Forest Fires of loss
destroying my soul.
Hers floated gently.
Is that the beginnings of green?
on blackened forests
floor. I surely hope so.
of overwhelming sorrow and sadness,
sobs so deep I can’t find the bottom,
tears that flow often and unexpectedly,
My mom has died.
Thoughts on the opposites of beauty for me (after my aortic valve replacement surgery): pain, stereotypes, fatigue, and the dark total forgetfulness of anesthesia, and thoughts on death.
Pain: when I was in pain there was nothing but the pain. No beauty. After cutting open my chest and sewing it up with wire it has taken 3 months for my sternum to knit and heal. Coughing was excruciating, totally absorbing for endless seconds, flashing all too bright, like a super nova, across my universe. Incision pain and heart-healing pain also blocked out the sunshine of beauty. Narcotics dulled the pain yet, and I am grateful for this, beauty still shined, if more slowly and pulsatingly.
Fatigue: Beauty, in our lifetimes, takes a constant steady flow of energy. Energy that I need to see, observe, and be. Post my aortic valve replacement surgery three months ago, there often, to my shock, was/is no energy. None. Period. This has been a huge, sad surprise and shock to me. Usually we/you/I have a constant steady state of energy, energy like cars moving down our freeways of life. Energy that allows me and you to see, enjoy, be. For me it is like running out of gas on the freeway. The power steering is gone, the car instantly starts to slow, and all I have time for is to pull to the side of road. Then, nothing. No energy, no beauty.
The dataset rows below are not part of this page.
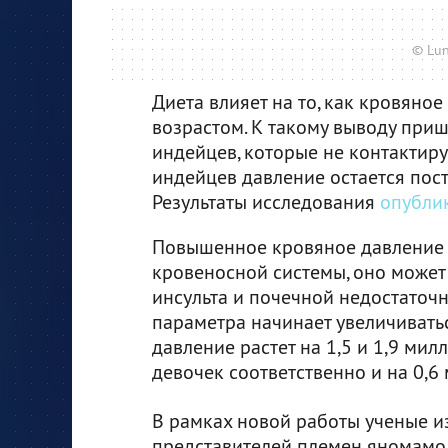
© Lun
Диета влияет на то, как кровяное
возрастом. К такому выводу при
индейцев, которые не контактиру
индейцев давление остается пос
Результаты исследования
опубли
Повышенное кровяное давление 
кровеносной системы, оно может
инсульта и почечной недостаточн
параметра начинает увеличиватьс
давление растет на 1,5 и 1,9 мил
девочек соответственно и на 0,6 м
В рамках новой работы ученые и
представителей племен яномамо 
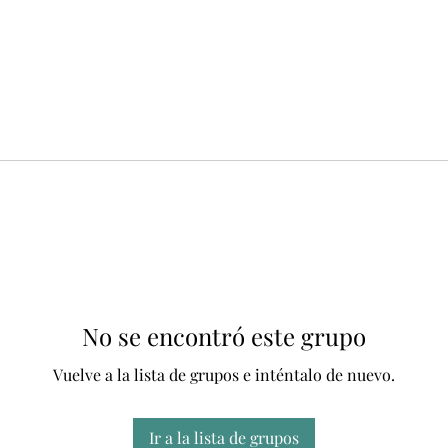
No se encontró este grupo
Vuelve a la lista de grupos e inténtalo de nuevo.
Ir a la lista de grupos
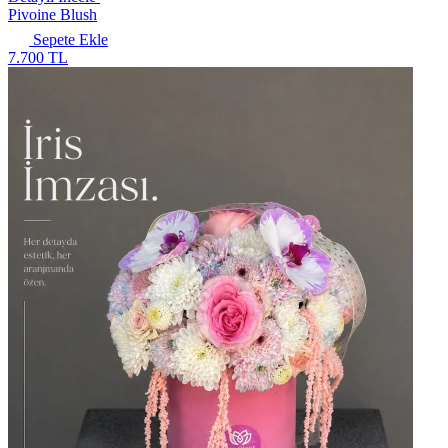
Pivoine Blush
Sepete Ekle
7.700 TL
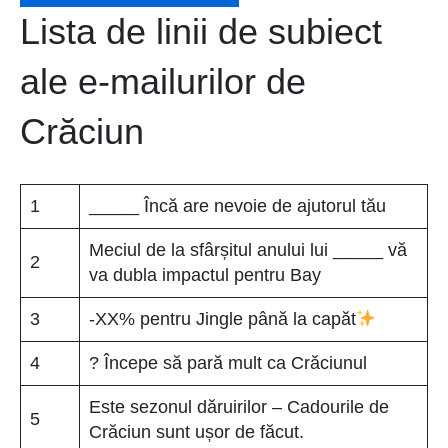
Lista de linii de subiect
ale e-mailurilor de
Crăciun
1
_____ Încă are nevoie de ajutorul tău
Meciul de la sfârșitul anului lui _____ vă
2
va dubla impactul pentru Bay
3
-XX% pentru Jingle până la capăt
4
? Începe să pară mult ca Crăciunul
Este sezonul dăruirilor – Cadourile de
5
Crăciun sunt ușor de făcut.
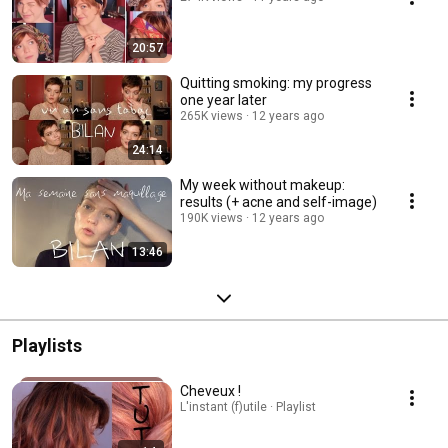
20:57
Quitting smoking: my progress
one year later
265K views
12 years ago
24:14
My week without makeup:
results (+ acne and self-image)
190K views
12 years ago
13:46
Playlists
Cheveux !
L'instant (f)utile · Playlist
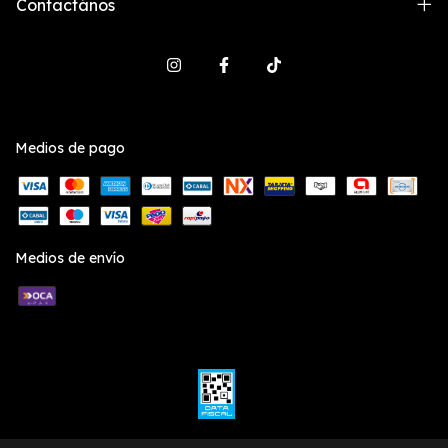
Contactános
Medios de pago
Medios de envío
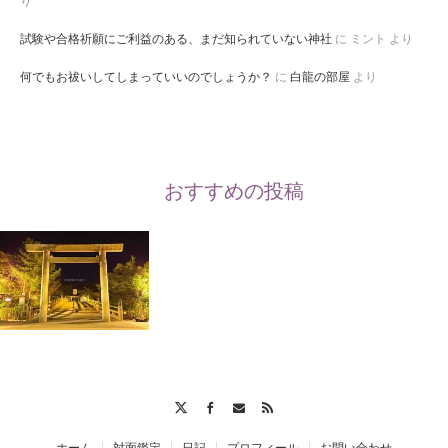
り
試験や合格祈願にご利益のある、まだ知られていない神社
に
ミント
より
何でもお祓いしてしまっていいのでしょうか？
に
白龍の部屋
より
おすすめの投稿
Twitter
Facebook
Contact
RSS
ホーム
対面鑑定
日記
プロフィール
お問い合わせ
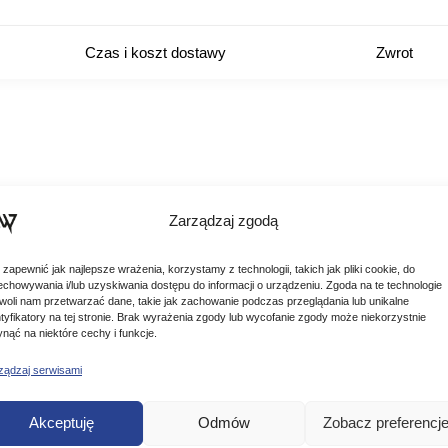
Czas i koszt dostawy
Zwrot
Zarządzaj zgodą
 zapewnić jak najlepsze wrażenia, korzystamy z technologii, takich jak pliki cookie, do
echowywania i/lub uzyskiwania dostępu do informacji o urządzeniu. Zgoda na te technologie
woli nam przetwarzać dane, takie jak zachowanie podczas przeglądania lub unikalne
ntyfikatory na tej stronie. Brak wyrażenia zgody lub wycofanie zgody może niekorzystnie
ynąć na niektóre cechy i funkcje.
Podobne produkty
ządzaj serwisami
Poznaj podobne produkty, które mogą Ci się spodobać
Akceptuję
Odmów
Zobacz preferencj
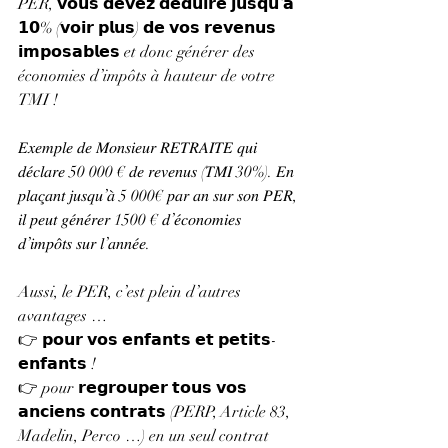
PER, 𝘃𝗼𝘂𝘀 𝗱𝗲𝘃𝗲𝘇 𝗱𝗲́𝗱𝘂𝗶𝗿𝗲 𝗷𝘂𝘀𝗾𝘂’𝗮̀ 
𝟭𝟬% (𝘃𝗼𝗶𝗿 𝗽𝗹𝘂𝘀) 𝗱𝗲 𝘃𝗼𝘀 𝗿𝗲𝘃𝗲𝗻𝘂𝘀 
𝗶𝗺𝗽𝗼𝘀𝗮𝗯𝗹𝗲𝘀 et donc générer des 
économies d’impôts à hauteur de votre 
TMI !
𝐸𝑥𝑒𝑚𝑝𝑙𝑒 𝑑𝑒 𝑀𝑜𝑛𝑠𝑖𝑒𝑢𝑟 𝑅𝐸𝑇𝑅𝐴𝐼𝑇𝐸 𝑞𝑢𝑖 
𝑑𝑒́𝑐𝑙𝑎𝑟𝑒 50 000 € 𝑑𝑒 𝑟𝑒𝑣𝑒𝑛𝑢𝑠 (𝑇𝑀𝐼 30%). 𝐸𝑛 
𝑝𝑙𝑎𝑐̧𝑎𝑛𝑡 𝑗𝑢𝑠𝑞𝑢’𝑎̀ 5 000€ 𝑝𝑎𝑟 𝑎𝑛 𝑠𝑢𝑟 𝑠𝑜𝑛 𝑃𝐸𝑅, 
𝑖𝑙 𝑝𝑒𝑢𝑡 𝑔𝑒́𝑛𝑒́𝑟𝑒𝑟 1500 € 𝑑’𝑒́𝑐𝑜𝑛𝑜𝑚𝑖𝑒𝑠 
𝑑’𝑖𝑚𝑝𝑜̂𝑡𝑠 𝑠𝑢𝑟 𝑙’𝑎𝑛𝑛𝑒́𝑒.
Aussi, le PER, c’est plein d’autres 
avantages …
👉 𝗽𝗼𝘂𝗿 𝘃𝗼𝘀 𝗲𝗻𝗳𝗮𝗻𝘁𝘀 𝗲𝘁 𝗽𝗲𝘁𝗶𝘁𝘀-
𝗲𝗻𝗳𝗮𝗻𝘁𝘀 !
👉 pour 𝗿𝗲𝗴𝗿𝗼𝘂𝗽𝗲𝗿 𝘁𝗼𝘂𝘀 𝘃𝗼𝘀 
𝗮𝗻𝗰𝗶𝗲𝗻𝘀 𝗰𝗼𝗻𝘁𝗿𝗮𝘁𝘀 (PERP, Article 83, 
Madelin, Perco …) en un seul contrat 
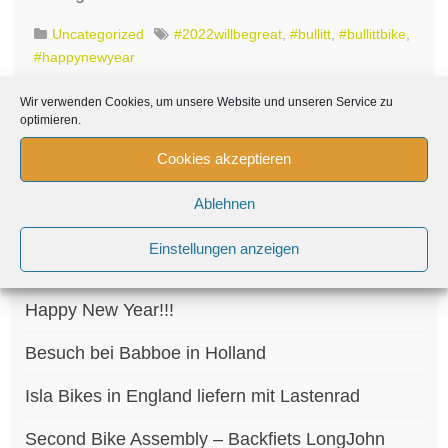
Uncategorized
#2022willbegreat
,
#bullitt
,
#bullittbike
,
#happynewyear
Wir verwenden Cookies, um unsere Website und unseren Service zu
optimieren.
Suchen
Cookies akzeptieren
nach:
Ablehnen
Neueste Beiträge
Einstellungen anzeigen
Ab sofort bei uns: Kettler Cargoline!
Happy New Year!!!
Besuch bei Babboe in Holland
Isla Bikes in England liefern mit Lastenrad
Second Bike Assembly – Backfiets LongJohn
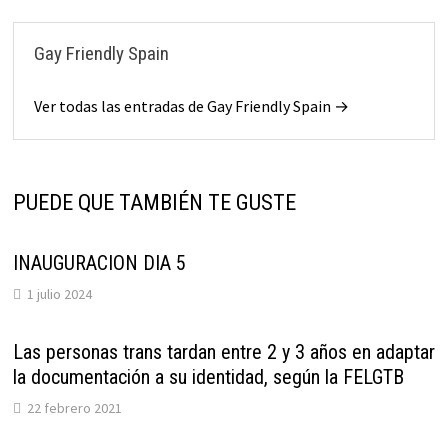
Gay Friendly Spain
Ver todas las entradas de Gay Friendly Spain →
PUEDE QUE TAMBIÉN TE GUSTE
INAUGURACION DIA 5
1 julio 2024
Las personas trans tardan entre 2 y 3 años en adaptar
la documentación a su identidad, según la FELGTB
22 febrero 2021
Stereotypes: Stereotypes kept (and sometimes keep) me from beauty. When I see myself only as an old man recovering from surgery, sometimes confused, forgetful, steadily declining, it is hard to see my own beauty, and the beauty that surrounds me. Yet, it is still there! I see it in the moments of my walks, and the holding my wife’s hand, in the joy of food, in the laughter and play with our grandchildren, in the compassion, and caring, and service, of my students, myself, my wife, and others. It is these moments that are eternal. I need to remind myself of this.
Anesthesia: I was in total darkness and nothingness when they cut me open, stopped my heart, put me on a heart lung machine, cut open my heart, replaced my aortic valve, put in drainage tubes, shocked my heart into beating again, and sewed my ribs together with wire.
Thoughts on Death: This dark nothingness of surgery fascinates me.
Is this black nothingness (where there is no beauty) what death is? I don’t think so. My belief, and I’m sticking to it, is that death is the coming back to Beauty, God, Love. It is being with those we love, of being surrounded by the white light of beauty that is singing and dancing and pulsating and joyous and full of peace.
And, if I’m wrong, I’ll never know, being in that place of total darkness and nothingness.
But my soul knows, when I am still, and peaceful, and knowing, that death will be returning Home to Beauty, again.